Forensic firearm examiners determine whether a certain weapon fired a bullet or cartridge found at a crime scene. Early efforts linked spent ammunition with a class of weapon. Following the 1862 shooting of Confederate General Stonewall Jackson, for example, investigators concluded that the General had been accidentally shot by his own side. The spherical projectile removed from the General had been fired from a smooth-bore musket, a type of weapon that the Union Army no longer used.

In 1912, Professor Victor Balthazard at the University of Paris formulated the basic principles of firearms examination. Using enlarged photographs, he compared marks created by a firearm on the surface of bullets and cartridge cases found at a crime scene with marks on ammunition that he had fired from a suspect weapon. In this way, he could connect crime scene ammunition to a particular firearm.

During the 1920s in New York, four men rediscovered Balthazard’s principles and initiated modern firearms identification: Charles E. Waite, Calvin Goddard, Philip O. Gravelle, and John E. Fisher. Gravelle had extensive experience with a comparison microscope to study fine details in cloth patterns. He suggested that they might be able to use the instrument to compare fired bullets and cases.

In a signal event of firearms identification, the group bought two comparison microscopes and modified them. They added a comparison bridge, and rotatable mounts for bullets and cartridge cases.
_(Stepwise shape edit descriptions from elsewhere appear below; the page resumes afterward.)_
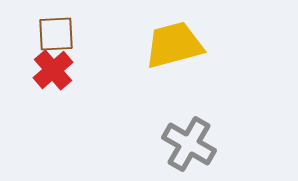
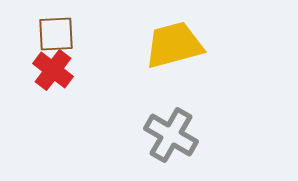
red cross: rotated 12 degrees counterclockwise
gray cross: moved 18 px left, 9 px up
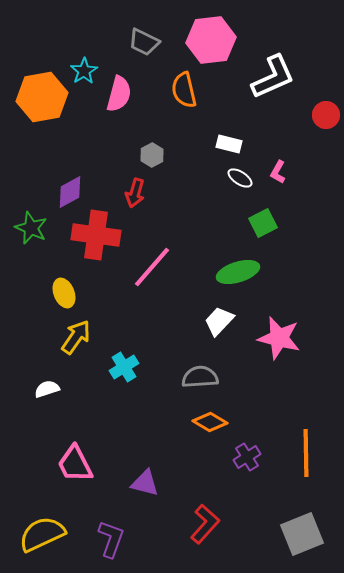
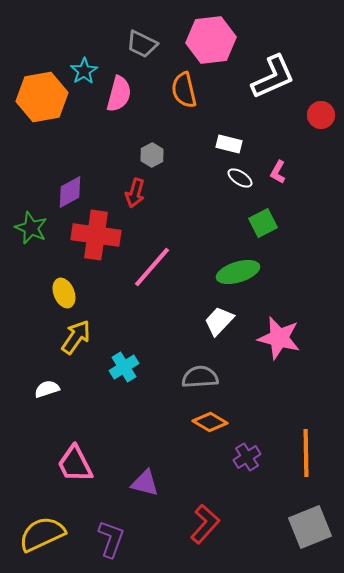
gray trapezoid: moved 2 px left, 2 px down
red circle: moved 5 px left
gray square: moved 8 px right, 7 px up
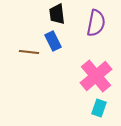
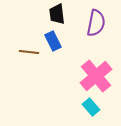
cyan rectangle: moved 8 px left, 1 px up; rotated 60 degrees counterclockwise
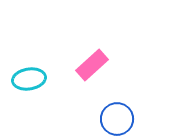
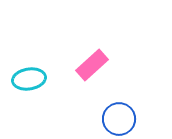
blue circle: moved 2 px right
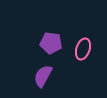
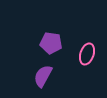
pink ellipse: moved 4 px right, 5 px down
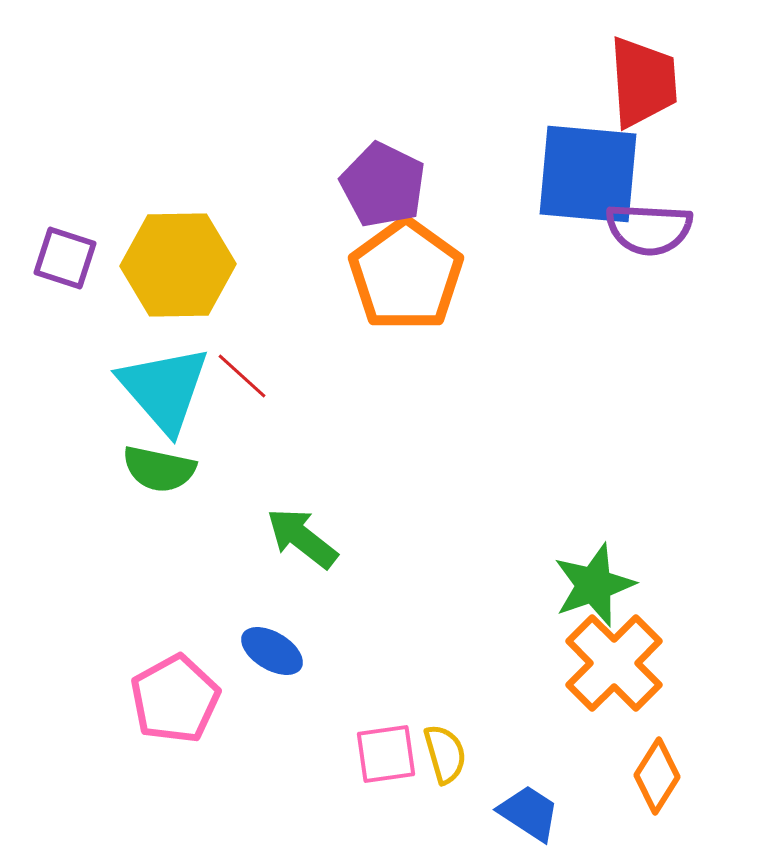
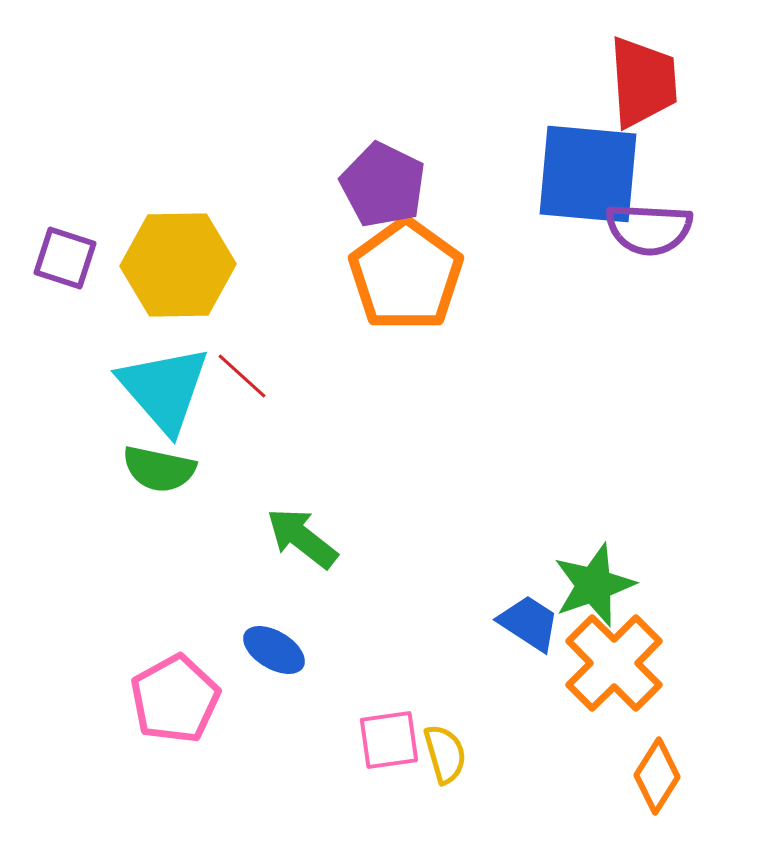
blue ellipse: moved 2 px right, 1 px up
pink square: moved 3 px right, 14 px up
blue trapezoid: moved 190 px up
Through the eyepiece of the bridge, two pieces of spent ammunition could be examined, one on each stage of the two microscopes.

Police departments and the courts became aware of the value of “fingerprinting” bullets, especially after Goddard testified about his findings in the 1929 St. Valentine’s Day Massacre. Within a decade, firearms identification became an established technique of criminal investigation.
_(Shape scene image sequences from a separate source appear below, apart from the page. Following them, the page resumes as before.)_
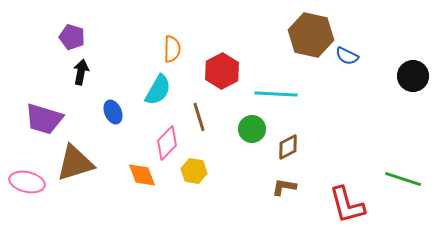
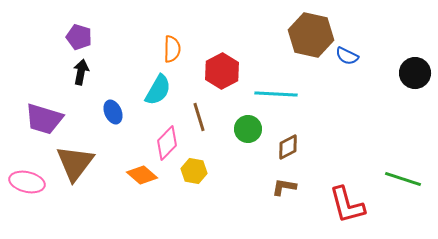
purple pentagon: moved 7 px right
black circle: moved 2 px right, 3 px up
green circle: moved 4 px left
brown triangle: rotated 36 degrees counterclockwise
orange diamond: rotated 28 degrees counterclockwise
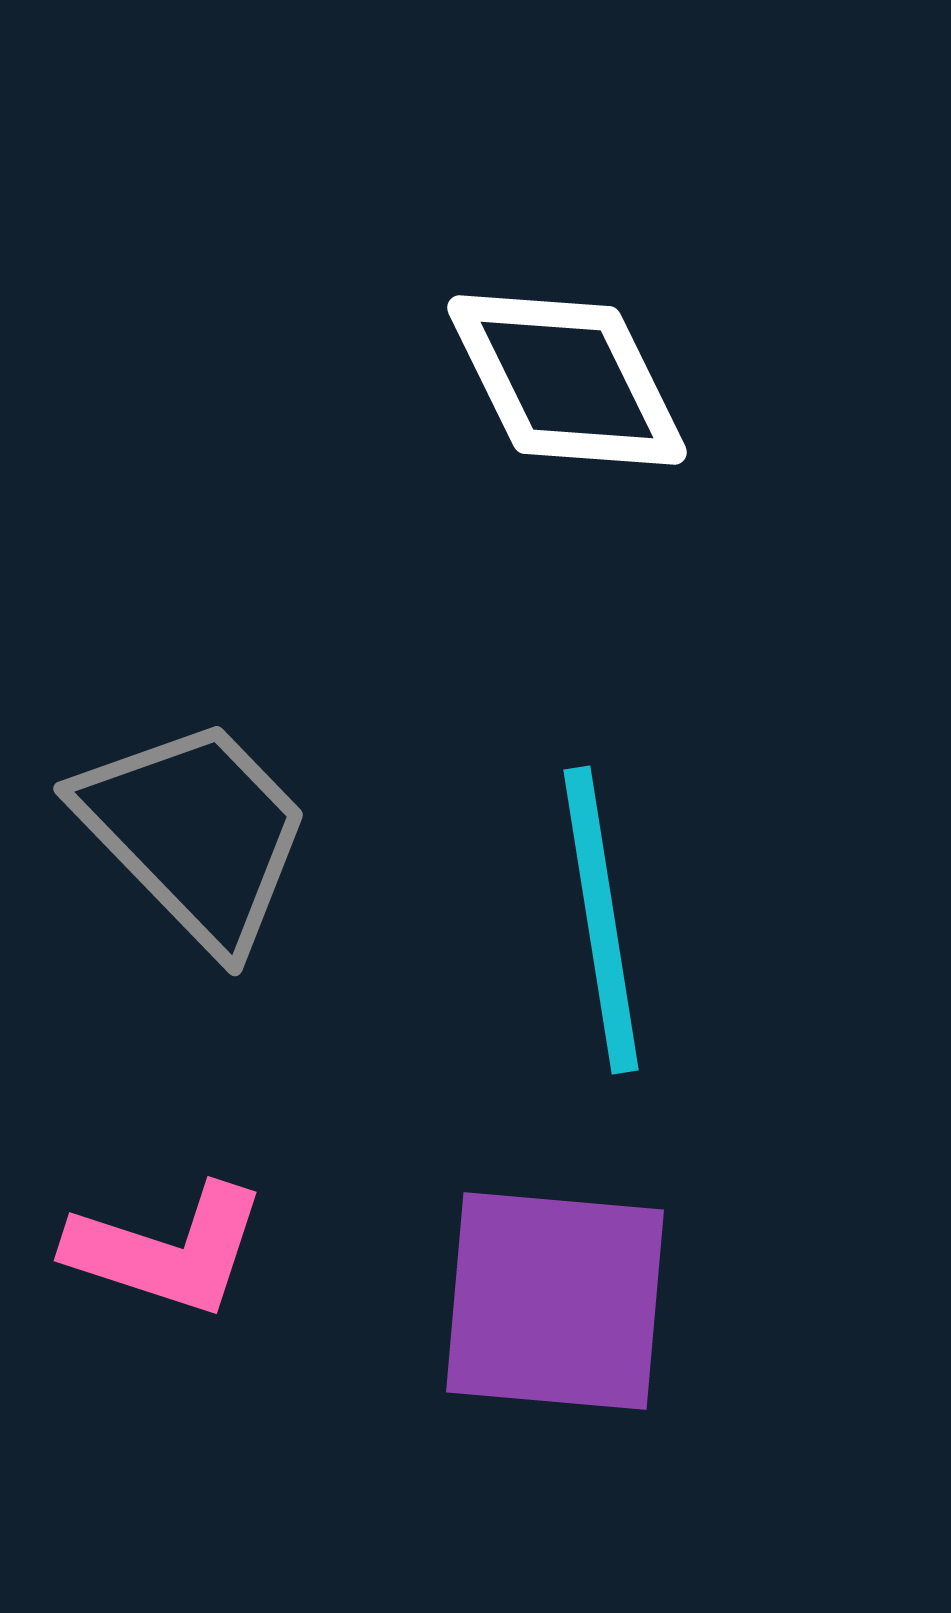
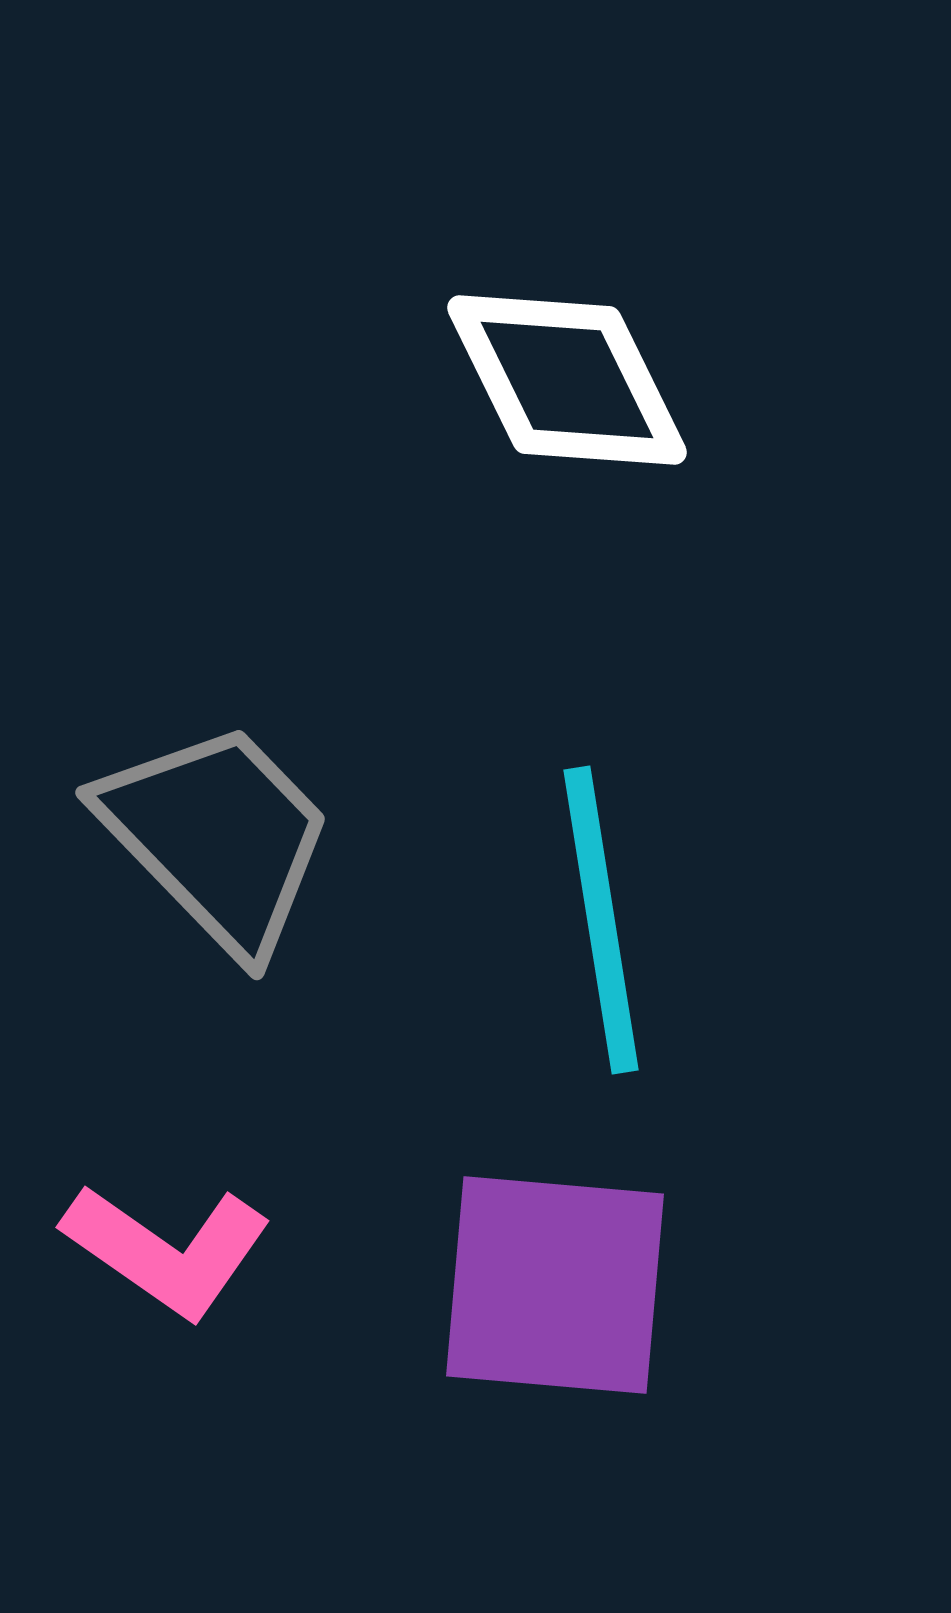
gray trapezoid: moved 22 px right, 4 px down
pink L-shape: rotated 17 degrees clockwise
purple square: moved 16 px up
Microstamping Could Yield Macro Benefits

Example of microstamp placement

 

Traditional firearm identification is based upon the fact that every weapon has unique features introduced during manufacture and later caused by wear. These characteristics of a firearm create striated and impressed marks on fired ammunition that enable an examiner to identify a round of fired ammunition as coming from a particular gun. This analysis requires an examiner to have access to a suspect firearm that can be test fired to produce a bullet and cartridge case.

A method called microstamping could radically change firearm identification practice. Using lasers, unique alpha-numeric codes are added to certain parts of a firearm, such as the firing pin and breech face, and these identifiers are stamped onto a cartridge when fired. A code could reveal a firearm’s manufacturer, model, and serial number. The serial number alone would lead investigators to the identity of the person who first purchased the firearm.
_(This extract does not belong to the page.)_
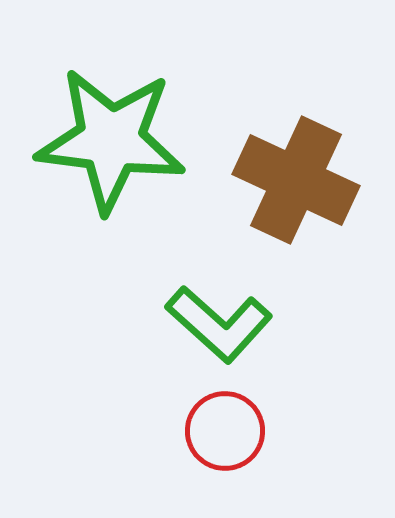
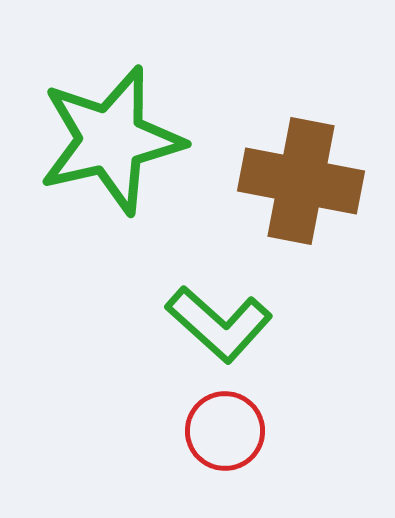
green star: rotated 20 degrees counterclockwise
brown cross: moved 5 px right, 1 px down; rotated 14 degrees counterclockwise
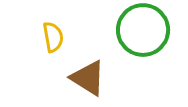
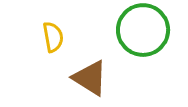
brown triangle: moved 2 px right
Proponents of microstamping claim that the technique would not only aid a criminal investigation, but also would reduce the supply of illegal firearms. Microstamping, the argument goes, would deter people with clean records (straw buyers) from purchasing guns for criminals.

Since the technique was proposed, microstamping has generated controversy about the method’s reliability. A study posted on the New Yorkers Against Gun Violence website indicates that microstamping works.